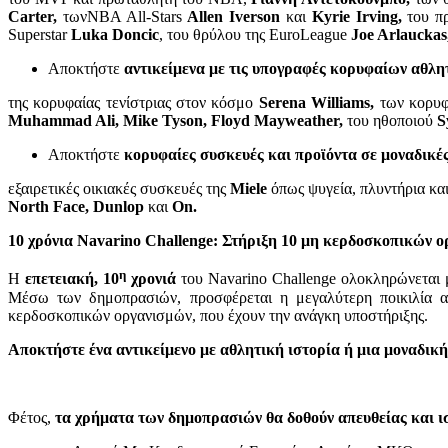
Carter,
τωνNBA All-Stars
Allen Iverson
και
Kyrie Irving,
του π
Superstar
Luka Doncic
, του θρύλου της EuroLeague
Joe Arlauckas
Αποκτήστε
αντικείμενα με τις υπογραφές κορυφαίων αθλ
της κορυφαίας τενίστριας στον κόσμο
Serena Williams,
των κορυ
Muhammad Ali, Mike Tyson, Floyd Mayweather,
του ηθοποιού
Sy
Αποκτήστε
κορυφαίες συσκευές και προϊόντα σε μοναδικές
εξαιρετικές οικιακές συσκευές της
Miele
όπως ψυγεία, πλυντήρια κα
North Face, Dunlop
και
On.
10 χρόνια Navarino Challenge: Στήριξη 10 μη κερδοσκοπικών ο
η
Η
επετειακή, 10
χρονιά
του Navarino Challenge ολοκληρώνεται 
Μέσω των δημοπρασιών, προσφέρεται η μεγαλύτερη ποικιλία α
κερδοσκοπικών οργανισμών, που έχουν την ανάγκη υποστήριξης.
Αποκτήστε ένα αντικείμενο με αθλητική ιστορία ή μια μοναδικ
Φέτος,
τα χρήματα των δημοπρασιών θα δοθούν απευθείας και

──────────

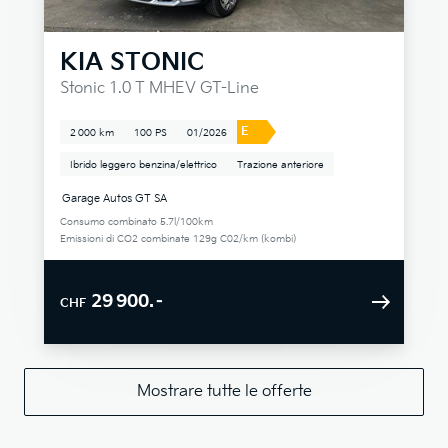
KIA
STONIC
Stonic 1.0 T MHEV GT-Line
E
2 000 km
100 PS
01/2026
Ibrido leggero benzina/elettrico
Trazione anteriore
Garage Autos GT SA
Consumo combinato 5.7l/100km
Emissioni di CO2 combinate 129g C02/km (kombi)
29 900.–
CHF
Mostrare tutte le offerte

──────────

Problem: Which lines above run from the one containing "Consumo combinato 5.7l/100km" to the one containing "Mostrare tutte le offerte"? Give them again exactly, both ends included.

Exercise result:
Consumo combinato 5.7l/100km
Emissioni di CO2 combinate 129g C02/km (kombi)
29 900.–
CHF
Mostrare tutte le offerte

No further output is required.